Moshi

Summary

Moshi is Kyutai’s 2024 full-duplex speech-to-speech dialogue model. It listens to the user audio stream while generating its own text and audio streams, including silence, without requiring explicit speaker turns.

Role In The Wiki

Moshi is an engineering example for continuous streaming data, low-latency serving, stream separation, and temporal artifact metrics.

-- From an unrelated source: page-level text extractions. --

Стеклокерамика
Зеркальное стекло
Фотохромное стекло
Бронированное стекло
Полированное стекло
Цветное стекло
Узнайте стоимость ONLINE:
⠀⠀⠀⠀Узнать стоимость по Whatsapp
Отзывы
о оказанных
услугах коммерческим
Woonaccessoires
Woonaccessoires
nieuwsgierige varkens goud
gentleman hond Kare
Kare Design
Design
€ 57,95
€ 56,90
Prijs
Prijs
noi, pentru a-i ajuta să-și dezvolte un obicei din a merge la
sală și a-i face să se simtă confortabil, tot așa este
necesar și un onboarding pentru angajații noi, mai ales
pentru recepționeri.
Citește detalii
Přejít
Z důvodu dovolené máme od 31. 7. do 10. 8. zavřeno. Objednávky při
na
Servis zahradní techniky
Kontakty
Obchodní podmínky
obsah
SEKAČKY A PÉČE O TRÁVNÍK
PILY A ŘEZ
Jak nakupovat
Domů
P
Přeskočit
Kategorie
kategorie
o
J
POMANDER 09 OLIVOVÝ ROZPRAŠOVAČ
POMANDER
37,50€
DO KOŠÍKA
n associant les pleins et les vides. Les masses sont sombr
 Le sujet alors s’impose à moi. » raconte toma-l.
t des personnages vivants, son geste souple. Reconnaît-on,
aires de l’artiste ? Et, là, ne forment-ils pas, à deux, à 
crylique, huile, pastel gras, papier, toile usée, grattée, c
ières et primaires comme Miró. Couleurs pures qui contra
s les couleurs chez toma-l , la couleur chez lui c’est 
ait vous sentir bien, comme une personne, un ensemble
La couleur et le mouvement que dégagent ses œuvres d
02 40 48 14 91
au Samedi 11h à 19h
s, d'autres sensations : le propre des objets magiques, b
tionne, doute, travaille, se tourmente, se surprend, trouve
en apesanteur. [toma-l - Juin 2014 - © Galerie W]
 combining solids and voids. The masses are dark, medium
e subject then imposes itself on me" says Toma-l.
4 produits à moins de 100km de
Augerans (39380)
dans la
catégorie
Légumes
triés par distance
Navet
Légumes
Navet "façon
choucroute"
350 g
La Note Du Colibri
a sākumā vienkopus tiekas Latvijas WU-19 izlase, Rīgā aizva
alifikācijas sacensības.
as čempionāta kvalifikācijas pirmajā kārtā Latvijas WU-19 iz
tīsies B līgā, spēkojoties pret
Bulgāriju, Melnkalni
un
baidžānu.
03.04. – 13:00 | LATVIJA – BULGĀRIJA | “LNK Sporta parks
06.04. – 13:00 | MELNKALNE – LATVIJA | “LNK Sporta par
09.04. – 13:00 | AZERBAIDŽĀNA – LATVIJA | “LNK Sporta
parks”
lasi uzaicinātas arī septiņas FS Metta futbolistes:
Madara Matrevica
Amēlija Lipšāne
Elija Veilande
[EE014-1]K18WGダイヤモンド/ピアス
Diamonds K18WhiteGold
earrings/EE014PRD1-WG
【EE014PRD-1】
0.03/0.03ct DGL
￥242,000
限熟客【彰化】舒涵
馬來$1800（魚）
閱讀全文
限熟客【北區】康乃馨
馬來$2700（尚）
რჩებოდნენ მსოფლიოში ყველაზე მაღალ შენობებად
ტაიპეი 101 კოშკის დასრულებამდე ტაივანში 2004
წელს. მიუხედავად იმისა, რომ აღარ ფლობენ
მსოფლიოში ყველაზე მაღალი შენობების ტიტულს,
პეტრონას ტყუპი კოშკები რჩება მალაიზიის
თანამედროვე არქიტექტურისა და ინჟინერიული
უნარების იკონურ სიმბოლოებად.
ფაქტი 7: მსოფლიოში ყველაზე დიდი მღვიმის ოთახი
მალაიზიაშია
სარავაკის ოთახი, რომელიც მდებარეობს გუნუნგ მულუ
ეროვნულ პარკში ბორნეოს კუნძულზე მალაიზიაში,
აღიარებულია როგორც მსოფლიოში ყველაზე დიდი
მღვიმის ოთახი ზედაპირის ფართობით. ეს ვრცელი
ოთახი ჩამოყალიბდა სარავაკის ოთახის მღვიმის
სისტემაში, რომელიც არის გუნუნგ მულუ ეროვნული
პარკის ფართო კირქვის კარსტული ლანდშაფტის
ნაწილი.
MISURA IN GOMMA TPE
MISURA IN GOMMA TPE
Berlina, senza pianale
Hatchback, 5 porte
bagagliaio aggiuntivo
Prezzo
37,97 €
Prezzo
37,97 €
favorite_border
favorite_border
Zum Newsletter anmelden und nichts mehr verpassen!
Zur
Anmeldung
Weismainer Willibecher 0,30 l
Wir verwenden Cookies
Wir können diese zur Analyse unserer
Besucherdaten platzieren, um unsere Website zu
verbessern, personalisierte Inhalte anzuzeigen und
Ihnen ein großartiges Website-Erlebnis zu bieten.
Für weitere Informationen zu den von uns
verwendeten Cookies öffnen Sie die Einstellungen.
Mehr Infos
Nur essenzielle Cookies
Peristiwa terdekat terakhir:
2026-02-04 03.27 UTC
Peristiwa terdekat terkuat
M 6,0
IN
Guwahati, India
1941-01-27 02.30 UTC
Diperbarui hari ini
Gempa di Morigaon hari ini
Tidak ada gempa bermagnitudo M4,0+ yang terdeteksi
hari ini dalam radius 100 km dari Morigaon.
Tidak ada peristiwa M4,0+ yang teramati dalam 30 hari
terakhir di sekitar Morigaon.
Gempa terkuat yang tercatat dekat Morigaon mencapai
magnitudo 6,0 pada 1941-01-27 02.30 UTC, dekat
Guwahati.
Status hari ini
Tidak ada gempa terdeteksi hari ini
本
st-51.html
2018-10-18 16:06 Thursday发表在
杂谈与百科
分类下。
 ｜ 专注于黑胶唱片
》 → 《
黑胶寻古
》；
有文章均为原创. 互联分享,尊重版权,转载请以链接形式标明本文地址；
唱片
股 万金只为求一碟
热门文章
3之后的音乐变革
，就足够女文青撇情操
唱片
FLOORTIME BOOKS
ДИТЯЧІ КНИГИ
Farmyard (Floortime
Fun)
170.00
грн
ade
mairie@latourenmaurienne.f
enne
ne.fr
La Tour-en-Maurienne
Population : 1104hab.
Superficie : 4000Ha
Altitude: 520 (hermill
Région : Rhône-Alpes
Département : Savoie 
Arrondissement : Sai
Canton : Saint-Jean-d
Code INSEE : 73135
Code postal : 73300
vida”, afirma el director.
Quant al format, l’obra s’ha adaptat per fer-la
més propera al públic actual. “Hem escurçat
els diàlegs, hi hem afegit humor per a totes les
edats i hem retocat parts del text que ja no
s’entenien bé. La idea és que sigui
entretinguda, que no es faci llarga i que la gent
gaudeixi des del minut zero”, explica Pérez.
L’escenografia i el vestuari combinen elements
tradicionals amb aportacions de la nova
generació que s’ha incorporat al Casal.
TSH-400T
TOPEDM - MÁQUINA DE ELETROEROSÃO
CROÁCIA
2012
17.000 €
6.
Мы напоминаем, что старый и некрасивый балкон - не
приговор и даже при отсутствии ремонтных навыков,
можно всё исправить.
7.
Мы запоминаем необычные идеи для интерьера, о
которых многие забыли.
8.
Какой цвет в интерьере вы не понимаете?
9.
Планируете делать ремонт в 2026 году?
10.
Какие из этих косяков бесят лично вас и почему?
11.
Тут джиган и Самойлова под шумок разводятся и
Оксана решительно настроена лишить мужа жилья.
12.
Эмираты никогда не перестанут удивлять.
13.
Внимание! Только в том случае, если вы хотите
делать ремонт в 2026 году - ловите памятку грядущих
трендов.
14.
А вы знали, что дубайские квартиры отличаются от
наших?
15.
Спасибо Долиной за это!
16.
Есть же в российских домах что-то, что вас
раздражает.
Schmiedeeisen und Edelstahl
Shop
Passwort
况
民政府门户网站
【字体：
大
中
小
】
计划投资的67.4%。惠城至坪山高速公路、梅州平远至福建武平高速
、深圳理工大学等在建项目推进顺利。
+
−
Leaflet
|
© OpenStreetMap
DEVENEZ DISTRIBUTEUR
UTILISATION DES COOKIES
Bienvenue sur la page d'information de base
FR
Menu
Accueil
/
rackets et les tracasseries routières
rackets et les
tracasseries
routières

It is not a numeric time-series foundation model and should not be treated as an action-conditioned world model.

Its closest value for metrics work is the combination of:

  • low-latency stream processing;
  • separate observed and generated streams;
  • silence as first-class generated behavior;
  • evaluation of turn-taking and dialogue timing;
  • token-entropy diagnostics for artifact patterns over generated time.

Official Artifacts

Evidence

Relation To Foundation TSFM Agenda

Use the source-level agenda mapping in moshi-2024 rather than duplicating verdict rows here.

At the entity level, Moshi is useful as a full-duplex audio event-stream analogue: it shows how an always-on model can maintain stream context, handle generated no-op/silence behavior, and expose temporal artifact metrics. It does not provide numeric observations, graph time series, topology, typed control inputs, interventions, or counterfactual next-state rollouts.